Work item - Could you please find each line in the records that contains the word "click" and copy it?

----------

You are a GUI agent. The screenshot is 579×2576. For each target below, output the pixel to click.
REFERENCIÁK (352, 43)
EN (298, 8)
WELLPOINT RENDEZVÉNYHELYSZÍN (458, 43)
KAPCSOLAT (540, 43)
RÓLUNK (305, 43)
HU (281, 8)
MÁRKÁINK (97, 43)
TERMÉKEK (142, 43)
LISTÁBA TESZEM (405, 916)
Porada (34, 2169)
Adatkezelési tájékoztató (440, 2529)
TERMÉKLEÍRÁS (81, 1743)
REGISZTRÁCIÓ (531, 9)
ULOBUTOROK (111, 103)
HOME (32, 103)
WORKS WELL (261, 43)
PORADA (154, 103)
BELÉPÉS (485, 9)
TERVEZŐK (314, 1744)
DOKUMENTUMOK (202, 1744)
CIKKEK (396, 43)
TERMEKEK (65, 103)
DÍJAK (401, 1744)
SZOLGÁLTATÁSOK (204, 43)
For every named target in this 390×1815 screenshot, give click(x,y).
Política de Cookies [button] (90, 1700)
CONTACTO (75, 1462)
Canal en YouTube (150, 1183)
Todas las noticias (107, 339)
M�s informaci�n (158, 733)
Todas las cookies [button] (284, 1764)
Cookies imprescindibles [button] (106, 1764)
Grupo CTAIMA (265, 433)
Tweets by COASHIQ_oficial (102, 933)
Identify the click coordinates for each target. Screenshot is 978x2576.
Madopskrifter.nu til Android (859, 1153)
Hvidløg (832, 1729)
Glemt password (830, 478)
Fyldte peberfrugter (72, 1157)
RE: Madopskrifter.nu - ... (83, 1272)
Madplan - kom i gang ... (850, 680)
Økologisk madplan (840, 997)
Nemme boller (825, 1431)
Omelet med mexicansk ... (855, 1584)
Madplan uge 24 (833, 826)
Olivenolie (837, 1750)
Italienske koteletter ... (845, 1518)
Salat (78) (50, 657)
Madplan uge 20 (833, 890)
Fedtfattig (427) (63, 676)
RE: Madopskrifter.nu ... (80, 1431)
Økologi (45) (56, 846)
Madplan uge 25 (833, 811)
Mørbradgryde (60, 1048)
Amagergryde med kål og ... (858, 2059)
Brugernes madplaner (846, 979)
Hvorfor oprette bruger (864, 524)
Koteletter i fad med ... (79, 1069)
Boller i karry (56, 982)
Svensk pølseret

----------

Solution -
You are a GUI agent. The screenshot is 579×2576. For each target below, output the pixel to click.
For every named target in this 390×1815 screenshot, give click(x,y).
Identify the click coordinates for each target. Screenshot is 978x2576.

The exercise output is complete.